En Brukman no se pasaba hambre por la enorme habilidad de las mujeres para administrar lo mínimo, pero nadie estaba gordo. Los primeros días de febrero los obreros de Zanon, en la Patagonia, que desde octubre mantenían una “guardia obrera” en el portón para evitar que la patronal vacíe la empresa, envalentonados por la “ausencia de Estado” decidieron romper el precinto del gas, que era lo único que les impedía prender los hornos y ponerlos a producir. Estos cerámicos fueron una llama que encendió una hoguera. Los compañeros de lo que sería el colectivo El Ojo Izquierdo documentaron la puesta en producción y nos mandaron un casete VHS. Con eso editamos un par de minutos de cortometraje. En el sexto piso de la fábrica funcionaba la cocina-comedor y había una TV colgada del cable. Llevé la cinta VHS y una casetera y todo el día pasé el corto donde los obreros de Zanon ponían a producir la fábrica y “Me matan si no trabajo, y si trabajo, me matan” de Raymundo Gleyzer. Ya la idea de que se podía producir "sin patrón” ardía bajo la piel y quemaba los nervios erizados por la falta de respuestas del Gobierno, las boletas de luz que se hacían oscuridad y teñían de negro el horizonte.

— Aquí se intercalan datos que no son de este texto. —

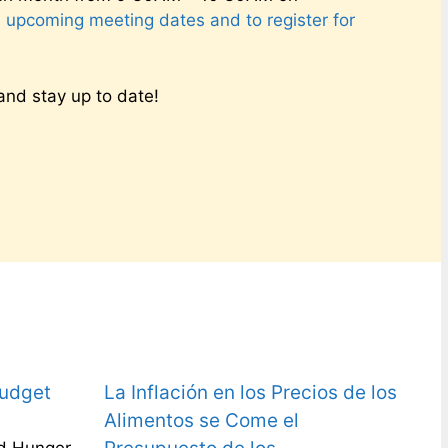
e upcoming meeting dates and to register for
nd stay up to date!
Budget
La Inflación en los Precios de los
Alimentos se Come el
d Hunger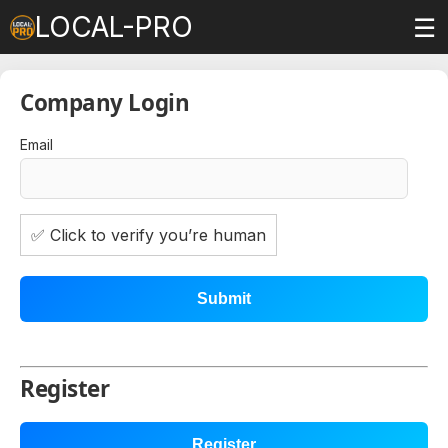
LOCAL-PRO
☰
Company Login
Email
✅ Click to verify you’re human
Submit
Register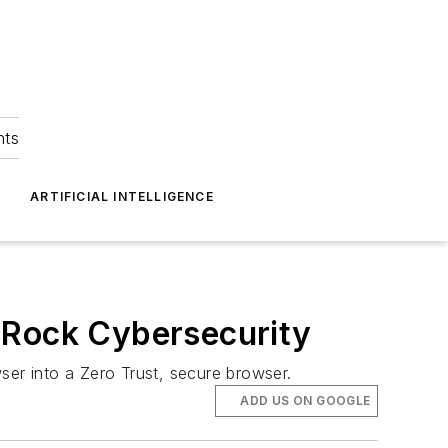
hts
ARTIFICIAL INTELLIGENCE
 Rock Cybersecurity
ser into a Zero Trust, secure browser.
ADD US ON GOOGLE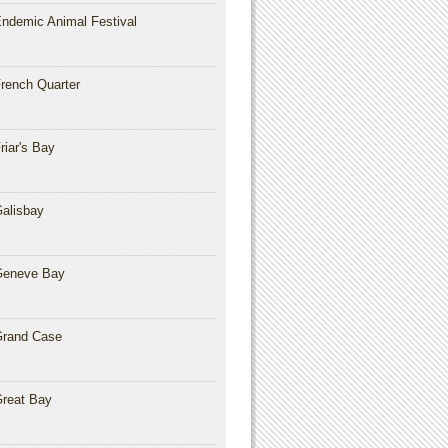
ndemic Animal Festival
rench Quarter
riar's Bay
alisbay
Geneve Bay
rand Case
reat Bay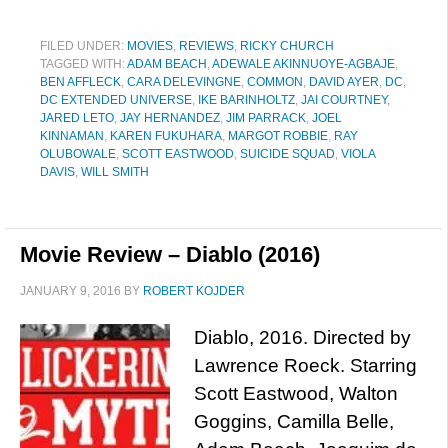
FILED UNDER:
MOVIES
,
REVIEWS
,
RICKY CHURCH
TAGGED WITH:
ADAM BEACH
,
ADEWALE AKINNUOYE-AGBAJE
,
BEN AFFLECK
,
CARA DELEVINGNE
,
COMMON
,
DAVID AYER
,
DC
,
DC EXTENDED UNIVERSE
,
IKE BARINHOLTZ
,
JAI COURTNEY
,
JARED LETO
,
JAY HERNANDEZ
,
JIM PARRACK
,
JOEL
KINNAMAN
,
KAREN FUKUHARA
,
MARGOT ROBBIE
,
RAY
OLUBOWALE
,
SCOTT EASTWOOD
,
SUICIDE SQUAD
,
VIOLA
DAVIS
,
WILL SMITH
Movie Review – Diablo (2016)
JANUARY 9, 2016
BY
ROBERT KOJDER
Diablo, 2016. Directed by
Lawrence Roeck. Starring
Scott Eastwood, Walton
Goggins, Camilla Belle,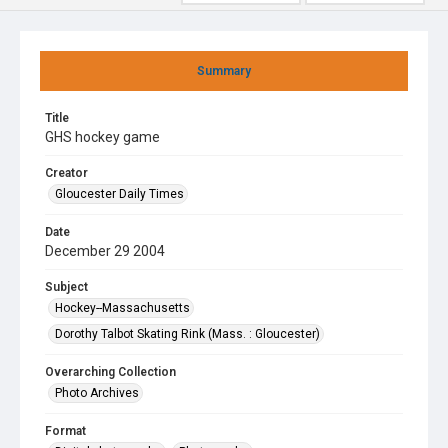
Summary
Title
GHS hockey game
Creator
Gloucester Daily Times
Date
December 29 2004
Subject
Hockey--Massachusetts
Dorothy Talbot Skating Rink (Mass. : Gloucester)
Overarching Collection
Photo Archives
Format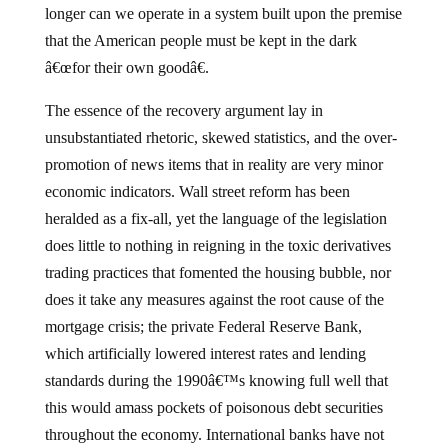
longer can we operate in a system built upon the premise
that the American people must be kept in the dark
â€œfor their own goodâ€.
The essence of the recovery argument lay in
unsubstantiated rhetoric, skewed statistics, and the over-
promotion of news items that in reality are very minor
economic indicators.
Wall street reform has been
heralded as a fix-all, yet the language of the legislation
does little to nothing in reigning in the toxic derivatives
trading practices that fomented the housing bubble, nor
does it take any measures against the root cause of the
mortgage crisis; the private Federal Reserve Bank,
which artificially lowered interest rates and lending
standards during the 1990â€™s knowing full well that
this would amass pockets of poisonous debt securities
throughout the economy.
International banks have not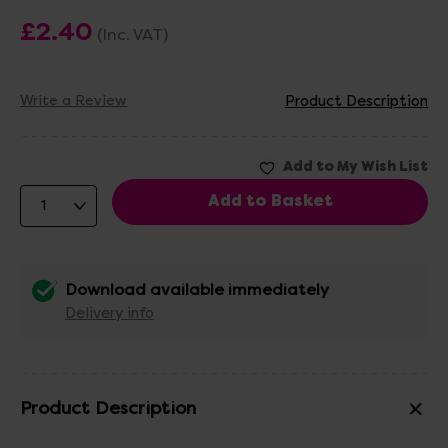
£2.40
(Inc. VAT)
Write a Review
Product Description
Download available immediately
Delivery info
Product Description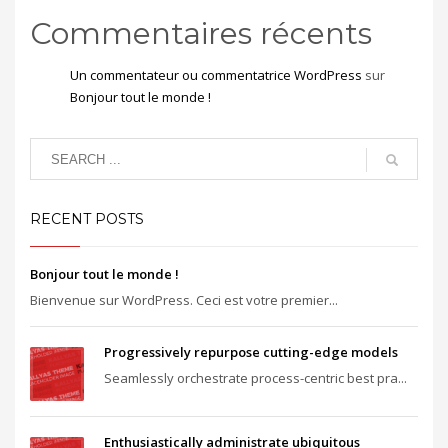
Commentaires récents
Un commentateur ou commentatrice WordPress
sur
Bonjour tout le monde !
RECENT POSTS
Bonjour tout le monde !
Bienvenue sur WordPress. Ceci est votre premier...
Progressively repurpose cutting-edge models
Seamlessly orchestrate process-centric best pra...
Enthusiastically administrate ubiquitous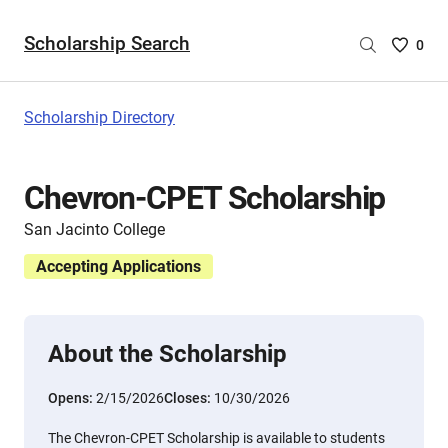
Scholarship Search
Saved
0
Scholar
List
-
Scholarship Directory
no
Scholar
are
Chevron-CPET Scholarship
selecte
San Jacinto College
Accepting Applications
About the Scholarship
Opens:
2/15/2026
Closes:
10/30/2026
The Chevron-CPET Scholarship is available to students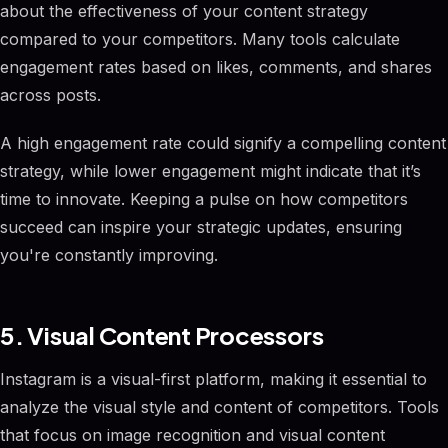
about the effectiveness of your content strategy
compared to your competitors. Many tools calculate
engagement rates based on likes, comments, and shares
across posts.
A high engagement rate could signify a compelling content
strategy, while lower engagement might indicate that it’s
time to innovate. Keeping a pulse on how competitors
succeed can inspire your strategic updates, ensuring
you're constantly improving.
5. Visual Content Processors
Instagram is a visual-first platform, making it essential to
analyze the visual style and content of competitors. Tools
that focus on image recognition and visual content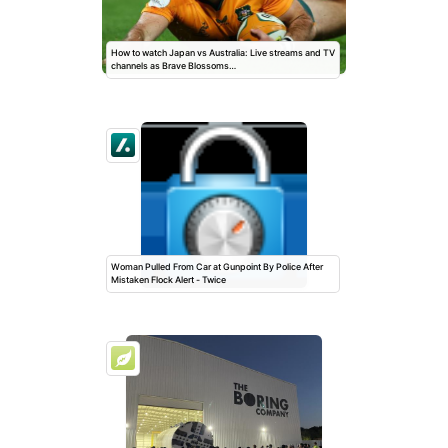
How to watch Japan vs Australia: Live streams and TV
channels as Brave Blossoms…
Woman Pulled From Car at Gunpoint By Police After
Mistaken Flock Alert - Twice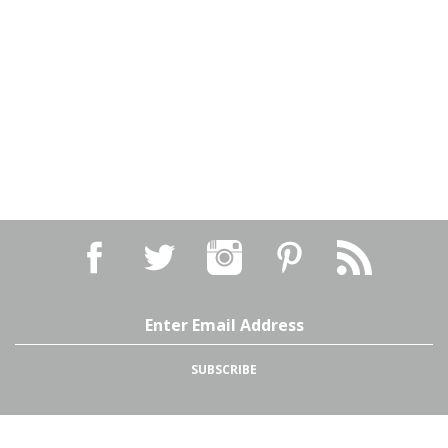
Email
Address
SUBSCRIBE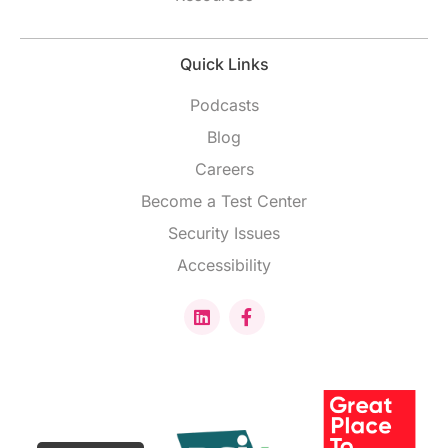
Quick Links
Podcasts
Blog
Careers
Become a Test Center
Security Issues
Accessibility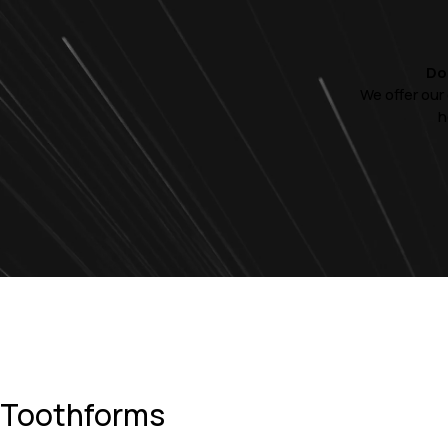
Do
We offer our
h
Toothforms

Contagiadas por Zanon, el impulso de las Asambleas Populares y las noticias de que decenas, cientos y se llegaron a contabilizar más de dos mil fábricas pequeñas que se habían ocupado, las obreras de Brukman empezaron a vender los trajes y a fabricar a pedido. El velo transparente que separa la producción de sus creadores se resquebrajaba.
El segundo piso donde nos reuníamos a leer La Verdad Obrera con Juan Carlos empezó a tomar otro color. Las calderas se prendieron, los percheros se llenaban de sacos y pantalones que humeaban a lo loco. Ahí brillaba el oficio del planchador, pisando pedales, tirando el vapor, la presión, el calor, cambiar la posición de la pieza, otra y otra más.
Pero al mediodía se paraba todo, el calor era muy grande y era mejor sentarse a tomar tereré y hablar de política.
Podría seguir escribiendo unas horas más, quizás días, de memorias y anécdotas. Quizás lo haga más adelante. El domingo la noticia me llegó a las 6 a. m. y salí en un remís a la fábrica. Mi militancia desde el 2004 se concentró en la zona norte. Volví a ver a Juan Carlos en toda marcha y acto que hubieran, y siempre nos saludamos con el mismo afecto, pero perdimos la costumbre de sentarnos a charlar en su bunker. Es algo que me trae tristeza frente a su partida. Me hace pensar en todas las demás cosas que no estoy haciendo de las que me voy a arrepentir. Mientras velábamos a Juan Carlos pensé que estas experiencias de alguna manera nos preparan para nuestra propia muerte, que es igual de inevitable. La contraparte es haber vivido cada minuto de nuestra vida luchando por la libertad, elixir exquisito en que se transforma cada gramo de aire que respiro, y así sellamos nuestra suerte, querido Juan Carlos, en nuestra despedida. Hasta la victoria.
Carlos Broun. Domingo 16 de noviembre de 2014.